Both you and your almost college freshman have been looking forward to the start of college for a long time. Both you and he are excited, emotional, and most likely a bit nervous. One of the concerns that many students and their parents share is wondering whether the student will be able to succeed in his schoolwork at the college level. You know that he is capable, he’s done well in high school, he’s anxious to do well, but you still have some concerns. The world of college is a new arena – with new approaches, new expectations, and new standards.
You can help your college student make a good start in college by helping him to consider some of the differences between high school and college. College will not simply be “more of the same thing” as high school. One of the secrets to success in college for some of the best students is that they make the adjustment to the differences. Here are some of the things that you and your college freshman might think about as she prepares for her first semester.
High school students typically spend about six hours per day in class, Monday through Friday, for 180 days. This means that they spend somewhere around 1,080 hours in the classroom per year. In a typical college schedule, a student may spend approximately 12 hours per week in class, for two 14-15 week semesters, placing the student in class for between 336 to 360 hours for the school year. Obviously, if students are spending significantly less time in class, they need to be doing more of their work outside of class, and their day is much less structured than the typical high school day.
College students are expected to do the bulk of their coursework outside of class time. High school students typically do a large percentage of their homework during school hours and may spend 1-2 hours doing work at home. A general rule of thumb for college students is the expectation that they will spend 2 hours outside of class for every hour that they are in class. A student who spends 12 hours/week in class, then, should be spending another 24 hours working outside of class.

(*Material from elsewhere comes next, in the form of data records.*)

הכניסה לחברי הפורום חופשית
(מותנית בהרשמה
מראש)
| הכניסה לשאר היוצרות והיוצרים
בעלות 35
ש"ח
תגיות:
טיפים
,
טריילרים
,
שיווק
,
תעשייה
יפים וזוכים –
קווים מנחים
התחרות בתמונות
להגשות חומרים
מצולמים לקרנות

A student who is not prepared for spending a significant amount of his out-of-class time studying may not realize why his is struggling with his work load.
High school assignments are often daily and are primarily to reinforce class work. They may stress learning information and facts. College assignments tend to be fewer and of greater magnitude. They may emphasize theory and concepts more than facts. A student may be assigned a major paper or project at the beginning of the term and will be expected to work independently until it is due late in the term. Reading assignments may be given, but students may not be tested until midterm and will be responsible for many chapters at once. Students will be responsible for breaking larger projects into manageable pieces.

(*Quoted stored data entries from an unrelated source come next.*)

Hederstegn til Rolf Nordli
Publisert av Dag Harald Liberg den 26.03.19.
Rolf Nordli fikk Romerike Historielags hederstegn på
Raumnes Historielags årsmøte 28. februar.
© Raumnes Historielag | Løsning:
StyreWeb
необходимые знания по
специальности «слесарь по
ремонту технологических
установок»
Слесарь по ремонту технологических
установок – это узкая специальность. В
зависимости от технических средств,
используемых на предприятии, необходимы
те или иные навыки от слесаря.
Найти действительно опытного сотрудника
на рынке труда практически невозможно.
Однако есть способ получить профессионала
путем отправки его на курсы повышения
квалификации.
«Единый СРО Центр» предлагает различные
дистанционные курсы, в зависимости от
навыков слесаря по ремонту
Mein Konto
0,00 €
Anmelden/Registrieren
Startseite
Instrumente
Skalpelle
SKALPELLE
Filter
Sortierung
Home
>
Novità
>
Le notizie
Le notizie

High school students may have frequent quizzes and weekly or chapter-ending tests. Teachers remind students of upcoming tests often and may spend significant class time preparing and reviewing for the test. College classes may have infrequent tests, with each test cumulatively covering a significant amount of material. Instructors may not remind students of upcoming tests (they expect students to read the syllabus) and they may spend little or no class time reviewing material.

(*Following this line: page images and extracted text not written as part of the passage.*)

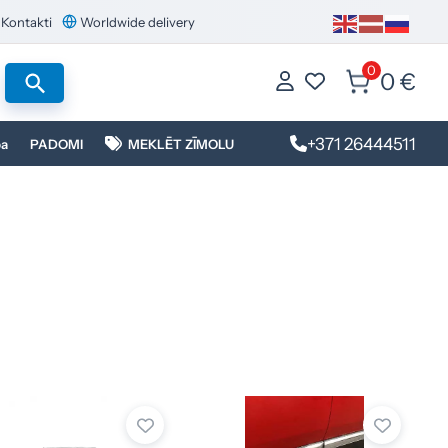
Kontakti
Worldwide delivery
0
0 €
+371 26444511
ba
PADOMI
MEKLĒT ZĪMOLU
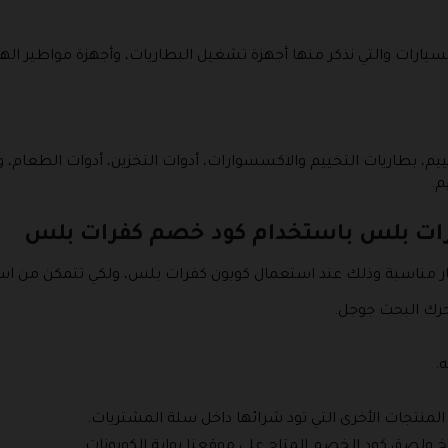
رات والتي نذكر منها أجهزة تشغيل البطاريات، وأجهزة مواطير الهوا
 بطاريات التخييم والاكسسوارات، أدوات التخزين، أدوات الطعام، وي
م.
رات بلس باستخدام كود خصم كفرات بلس
 مناسبة وذلك عند استعمال كوبون كفرات بلس، ولكي تتمكن من ا
رك البحث جوجل.
.
المنتجات الأخرى التي تود شرائها داخل سلة المشتريات.
سخ ولصق كود الخصم المتاح على موقعنا بوابة الكوبونات.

High school students have consistent daily interaction with their teachers and receive frequent feedback about their grades and what they might need to do to improve those grades. Grades often take into consideration attendance, frequent homework assignments, and effort. Attendance may or may not count in college grading, depending on the instructor. Instructors may not give frequent feedback regarding grades. If students want more feedback about grades, the responsibility may fall on them to contact their instructors during office hours to discuss their progress. In some classes, a final grade may be determined by two or three large assignments or exams.
Because high school students spend so much more time in class, they have more opportunities to interact with their teachers. High school teachers, who are trained in teaching methods, impart information using varying teaching techniques, work closely with students, and monitor student progress closely. College instructors are experts in their field rather than formally trained teachers. They may be less creative in their methods, and they expect students to seek them out if help is needed. They may not follow the textbook with their lectures, may not take attendance, and may not remind students of incomplete assignments. This is not necessarily negligence on the part of instructors, it is a difference of approach to teaching and learning.
High school students work in a very structured environment. Their schedule is arranged for them, they are monitored by parents and teachers, the adults around them take responsibility for keeping them on track and focused. College students are considered adults by most colleges and are expected to be accountable for their actions. They may create their own schedule and make decisions about how they spend their time. Grades and other pieces of information are given to students rather than to parents. They are expected to know graduation requirements and to make decisions about classes and majors. Students are held accountable for themselves. Guidance is usually available, but it is up to the student to seek it out.
Although there is a major shift during college to student responsibility and independence, students are not alone on this journey. Both parents, and the college, want to see students succeed. The college provides safety nets and guidance – in the forms of residence life assistance, academic advisors, faculty office hours, academic support services and tutoring, counseling centers. Students, however, need to take responsibility for monitoring themselves and seeking help. Parents can help students anticipate the changes they will encounter and encourage students to exercise their new freedom and responsibility wisely.